▶ **Exercise requirements**:
Here is the task for the records below: repeat exactly the lines from the one with "Whether you're mastering foundational" to the one with "team's increased interest", both included, and nothing else.

▶ **Data for analysis**:
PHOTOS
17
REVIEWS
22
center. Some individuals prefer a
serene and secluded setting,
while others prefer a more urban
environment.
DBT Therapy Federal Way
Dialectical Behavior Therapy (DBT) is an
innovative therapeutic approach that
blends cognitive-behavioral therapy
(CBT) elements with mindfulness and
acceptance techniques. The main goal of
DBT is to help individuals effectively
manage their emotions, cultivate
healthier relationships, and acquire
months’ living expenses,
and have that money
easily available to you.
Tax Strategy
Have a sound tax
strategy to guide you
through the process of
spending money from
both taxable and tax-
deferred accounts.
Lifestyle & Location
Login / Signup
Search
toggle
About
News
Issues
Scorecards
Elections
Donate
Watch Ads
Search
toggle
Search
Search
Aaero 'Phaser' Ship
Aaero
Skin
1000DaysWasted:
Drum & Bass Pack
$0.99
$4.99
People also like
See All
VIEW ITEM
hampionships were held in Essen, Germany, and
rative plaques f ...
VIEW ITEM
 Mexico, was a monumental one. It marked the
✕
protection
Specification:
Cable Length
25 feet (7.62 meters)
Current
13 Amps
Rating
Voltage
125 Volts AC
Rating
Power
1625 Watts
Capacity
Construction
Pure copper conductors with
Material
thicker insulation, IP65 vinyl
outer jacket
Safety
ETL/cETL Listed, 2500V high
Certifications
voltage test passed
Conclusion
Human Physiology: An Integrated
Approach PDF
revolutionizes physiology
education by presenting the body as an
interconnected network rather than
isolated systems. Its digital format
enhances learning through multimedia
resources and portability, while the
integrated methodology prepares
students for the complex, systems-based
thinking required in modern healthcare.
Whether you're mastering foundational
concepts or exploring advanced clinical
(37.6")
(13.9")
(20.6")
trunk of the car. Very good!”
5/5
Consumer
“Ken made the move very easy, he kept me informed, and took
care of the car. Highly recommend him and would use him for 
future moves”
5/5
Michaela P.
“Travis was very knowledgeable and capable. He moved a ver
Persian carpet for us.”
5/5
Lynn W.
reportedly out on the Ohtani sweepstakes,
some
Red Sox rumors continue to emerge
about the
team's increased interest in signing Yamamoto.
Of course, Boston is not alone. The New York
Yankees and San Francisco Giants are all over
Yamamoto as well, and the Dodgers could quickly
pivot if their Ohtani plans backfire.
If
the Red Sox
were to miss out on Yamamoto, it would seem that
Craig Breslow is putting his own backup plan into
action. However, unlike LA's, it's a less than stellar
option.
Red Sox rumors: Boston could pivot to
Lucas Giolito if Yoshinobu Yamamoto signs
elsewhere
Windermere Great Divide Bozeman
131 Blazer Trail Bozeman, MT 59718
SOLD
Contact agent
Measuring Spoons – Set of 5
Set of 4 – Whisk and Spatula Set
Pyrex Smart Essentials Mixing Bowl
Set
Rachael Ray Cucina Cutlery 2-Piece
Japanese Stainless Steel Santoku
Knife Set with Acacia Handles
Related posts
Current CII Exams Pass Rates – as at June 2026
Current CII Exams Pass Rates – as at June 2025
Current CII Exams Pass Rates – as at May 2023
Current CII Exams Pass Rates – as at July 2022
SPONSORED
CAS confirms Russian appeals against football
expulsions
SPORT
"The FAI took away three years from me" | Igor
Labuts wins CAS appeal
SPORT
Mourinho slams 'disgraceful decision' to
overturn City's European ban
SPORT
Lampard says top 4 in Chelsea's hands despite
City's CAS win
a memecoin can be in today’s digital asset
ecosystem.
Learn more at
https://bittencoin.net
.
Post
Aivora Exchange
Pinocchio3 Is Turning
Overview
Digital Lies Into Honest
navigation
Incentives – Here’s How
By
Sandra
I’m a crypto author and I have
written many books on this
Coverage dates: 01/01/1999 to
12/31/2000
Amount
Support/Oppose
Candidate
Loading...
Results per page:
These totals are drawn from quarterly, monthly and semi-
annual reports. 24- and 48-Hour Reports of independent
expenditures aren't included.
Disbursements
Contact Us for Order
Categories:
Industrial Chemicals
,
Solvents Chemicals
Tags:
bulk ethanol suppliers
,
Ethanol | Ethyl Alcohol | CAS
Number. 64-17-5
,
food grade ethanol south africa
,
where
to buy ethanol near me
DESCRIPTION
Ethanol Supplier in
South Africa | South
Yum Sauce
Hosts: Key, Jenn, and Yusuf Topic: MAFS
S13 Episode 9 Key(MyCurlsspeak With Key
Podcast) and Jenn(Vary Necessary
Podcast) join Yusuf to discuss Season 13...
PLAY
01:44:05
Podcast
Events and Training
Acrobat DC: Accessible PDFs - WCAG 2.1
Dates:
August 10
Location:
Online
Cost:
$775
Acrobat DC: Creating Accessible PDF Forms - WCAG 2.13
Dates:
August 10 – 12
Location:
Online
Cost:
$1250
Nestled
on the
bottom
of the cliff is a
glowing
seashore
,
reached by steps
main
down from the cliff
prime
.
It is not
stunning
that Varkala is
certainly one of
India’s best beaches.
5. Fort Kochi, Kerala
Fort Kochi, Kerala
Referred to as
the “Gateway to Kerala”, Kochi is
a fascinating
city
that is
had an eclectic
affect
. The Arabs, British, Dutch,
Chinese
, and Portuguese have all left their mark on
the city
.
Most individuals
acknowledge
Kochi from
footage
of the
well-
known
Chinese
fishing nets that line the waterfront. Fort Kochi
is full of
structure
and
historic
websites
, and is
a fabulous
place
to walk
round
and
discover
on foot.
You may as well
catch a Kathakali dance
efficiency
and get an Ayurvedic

▶ **Finished exercise**:
Whether you're mastering foundational
concepts or exploring advanced clinical
(37.6")
(13.9")
(20.6")
trunk of the car. Very good!”
5/5
Consumer
“Ken made the move very easy, he kept me informed, and took
care of the car. Highly recommend him and would use him for 
future moves”
5/5
Michaela P.
“Travis was very knowledgeable and capable. He moved a ver
Persian carpet for us.”
5/5
Lynn W.
reportedly out on the Ohtani sweepstakes,
some
Red Sox rumors continue to emerge
about the
team's increased interest in signing Yamamoto.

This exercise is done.